Maj.-Gen. (retired) Noam Tibon, 62, described to NBC News how he raced an hour and a half from Tel Aviv to save his son Amir’s family under terrorist attack in Kibbutz Nahal Oz near Gaza on October 7.
“I told Amir, ‘You have to be quiet, you have to be locked [up in the safe room]. Trust me, I will come,’ and he knew that I will come. This is my profession. Nobody, nobody can stop me.”
Amir Tibon, a journalist, stayed in his home’s fortified safe room with his wife, Miri, and daughters Galia, 3, and Carmel, 1. He knew that his father, the retired commander of the IDF’s West Bank Division and the Northern Formation, would come to their rescue.
Amir told The New York Post that he instructed his daughters to remain calm and quiet, to trust their parents and their grandfather .
“I have to do the same thing right now. I have to trust my father, who is a trustworthy man, that if he said he will come here and save us, he will do it,” he recalled thinking to himself.
The general and his wife jumped in their car and drove down, stopping along the way to aid panicked survivors of the Nova music festival massacre earlier that morning.
Upon reaching Nahal Oz, the elder Tibon “went house by house searching for terrorists.
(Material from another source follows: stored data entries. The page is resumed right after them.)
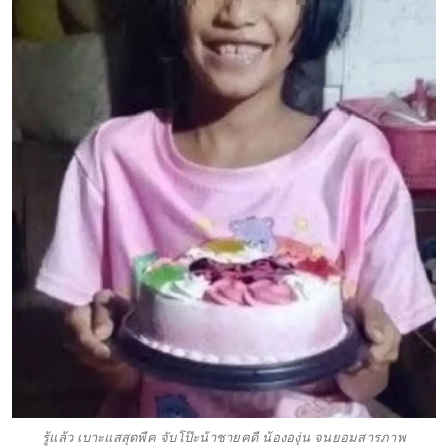
รู้แล้ว เบาะแสสุดพีค จับโป๊ะน้าชายคดี น้ององุ่น จนยอมสารภาพ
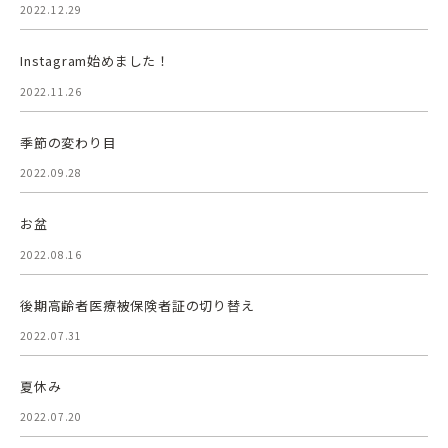
2022.12.29
Instagram始めました！
2022.11.26
季節の変わり目
2022.09.28
お盆
2022.08.16
後期高齢者医療被保険者証の切り替え
2022.07.31
夏休み
2022.07.20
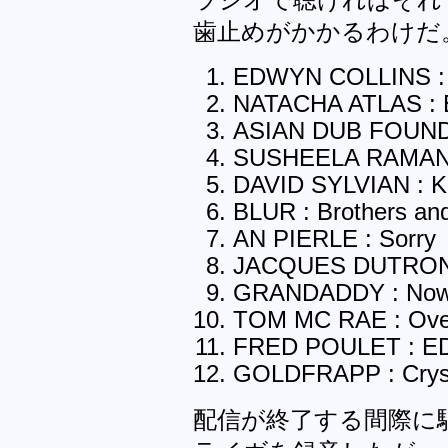
ラジオで聴ければそれ
歯止めがかかるわけだ
EDWYN COLLINS : 
NATACHA ATLAS : E
ASIAN DUB FOUNDA
SUSHEELA RAMAN : 
DAVID SYLVIAN : Kr
BLUR : Brothers and
AN PIERLE : Sorry
JACQUES DUTRONC 
GRANDADDY : Now i
TOM MC RAE : Ove
FRED POULET : ED l
GOLDFRAPP : Crysta
配信が終了する間際に駆け込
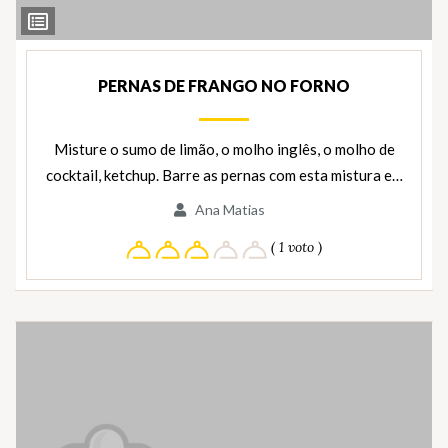
Ver
Ingredientes
PERNAS DE FRANGO NO FORNO
Misture o sumo de limão, o molho inglês, o molho de
cocktail, ketchup. Barre as pernas com esta mistura e…
Ana Matias
( 1 voto )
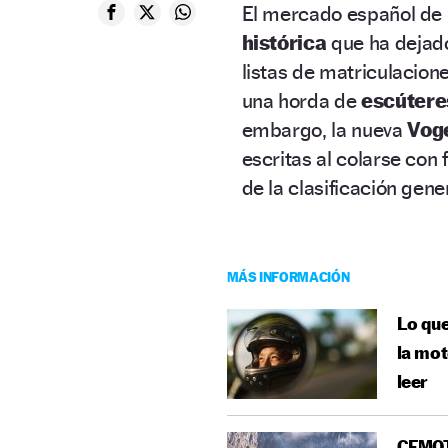
El mercado español de 
histórica
que ha dejado
listas de matriculacio
una horda de
escútere
embargo, la nueva
Vog
escritas al colarse con
de la clasificación gener
MÁS INFORMACIÓN
Lo que
la mot
leer
CFMOT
There were bodies of terrorists in the kibbutz [and we saw] paratroopers killed another six. When we came to the area of my son’s house, we saw at least five bodies of terrorists and that of an Israeli soldier.”
When he reached his son’s house, he knocked on the armored window of the safe room. “I said, ‘Amir, it’s me, Abba, you can open.’”
Over the span of several hours, the retired general joined troops in their fight to eliminate the remaining terrorists and free the rest of the residents on his son’s kibbutz.